MBR is a 512-byte code located in the first sector of a hard drive, usually / dev / sda or / dev / hda depending on your hard drive architecture.
Please note, however, that sometimes the MBR may be on a Live USB or Linux DVD.
There are 3 main types of boot loaders in Linux: LILO, GRUB, and GRUB2.
The GRUB2 boot loader is the latest and main boot loader in modern Linux distributions.
GRUB2 stands for GRand Unified Bootloader version 2.
As soon as the BIOS detects the grub2 bootloader, it starts up and loads it into main memory (RAM).
The grub2 menu allows you to do several things.
It allows you to select the Linux kernel version you want to use.
If you have updated your system several times, you may see different kernel versions listed.
In addition, it gives you the ability to edit some kernel parameters by pressing the keyboard shortcut.
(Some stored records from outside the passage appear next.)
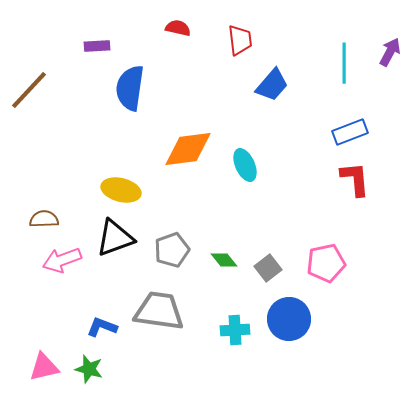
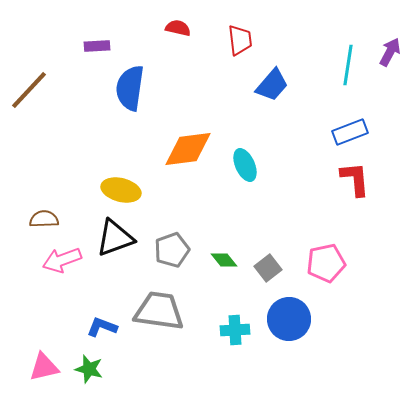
cyan line: moved 4 px right, 2 px down; rotated 9 degrees clockwise
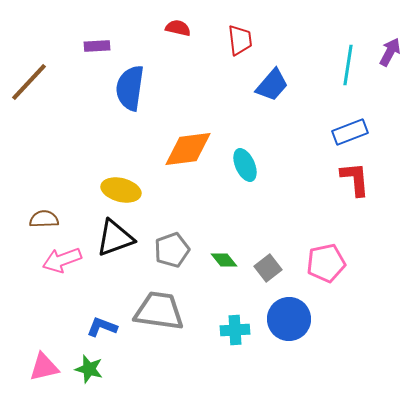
brown line: moved 8 px up
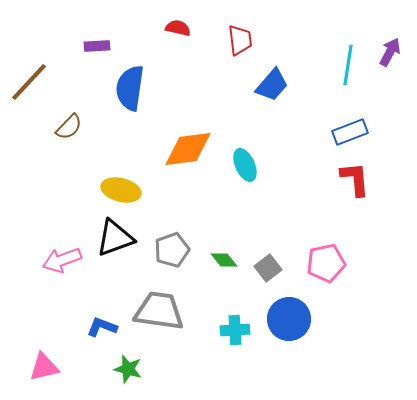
brown semicircle: moved 25 px right, 92 px up; rotated 136 degrees clockwise
green star: moved 39 px right
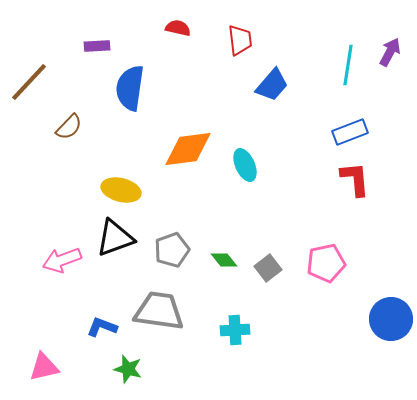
blue circle: moved 102 px right
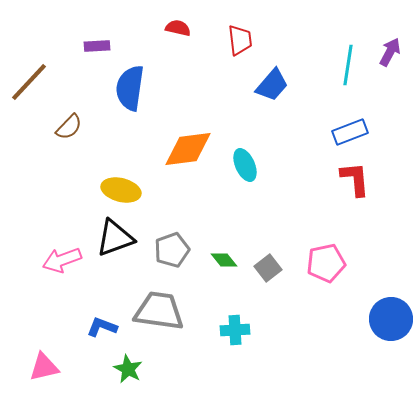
green star: rotated 12 degrees clockwise
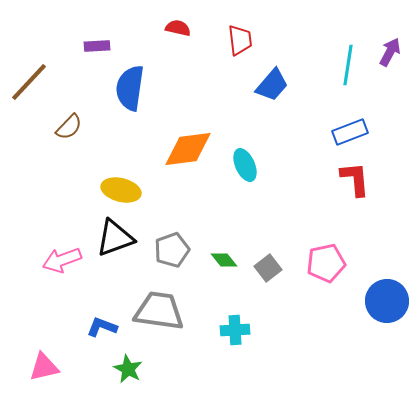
blue circle: moved 4 px left, 18 px up
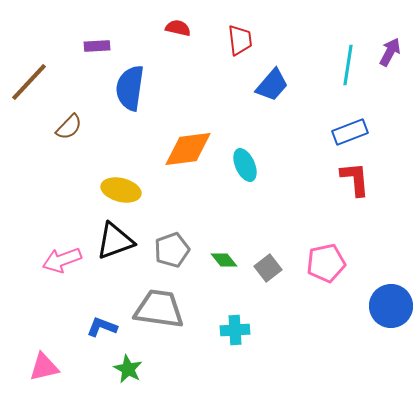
black triangle: moved 3 px down
blue circle: moved 4 px right, 5 px down
gray trapezoid: moved 2 px up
Also, on dual-boot systems, when you have multiple OSes installed, the grub menu allows you to choose which OS to boot into. The grub2 config file is a file /boot/grub2/grub2.cfg.
The main purpose of GRUB is to load the Linux kernel into main memory.
3. Kernel initialization
Kernel is the core of any Linux system.
It connects PC hardware to basic processes.
The kernel controls all processes on your Linux system.
Once the selected Linux kernel is loaded by the bootloader, it must self-extract from the compressed version before performing any task.
After self-extracting, the kernel of choice mounts the root filesystem and initializes the / sbin / init program, usually called init.
Init is always executed by the first program and assigned a process ID or PID 1.
This is an init process that spawns various daemons and mounts all partitions specified in / etc / fstab.
The kernel then mounts an initial RAM disk (initrd), which is a temporary root filesystem until the real root filesystem is mounted.
All kernels are located in the / boot directory along with the initial RAM disk image.
Finally, the kernel loads Systemd, replacing the old SysV init.
Systemd is the mother of all Linux processes and manages, among other things, mounting filesystems, starting and stopping services, just to name a few of its responsibilities.
Systemd uses the /etc/systemd/system/default.target file to determine the state or level at which the Linux system should boot.
- For a desktop workstation (with a graphical user interface), the default target is 5, which is equivalent to runlevel 5 for the old SystemV init.
- For the server, the default is multi-user.target, which corresponds to runlevel 3 in SysV init.
To check the current level on your system, run the command:
$ systemctl get-default
You can switch from one level to another by running the following command on the terminal:
$ init runlevel-value
For example, init 3 puts the system in a non-graphical state.
Init 6 reboots your system, and init 0 shuts down your system.
Be sure to use the sudo command when you want to switch to these two levels.
The boot process ends when systemd has loaded all daemons and set the target or runlevel value.
It is at this point that you will be prompted for a username and password, after which you will be able to access your Linux system.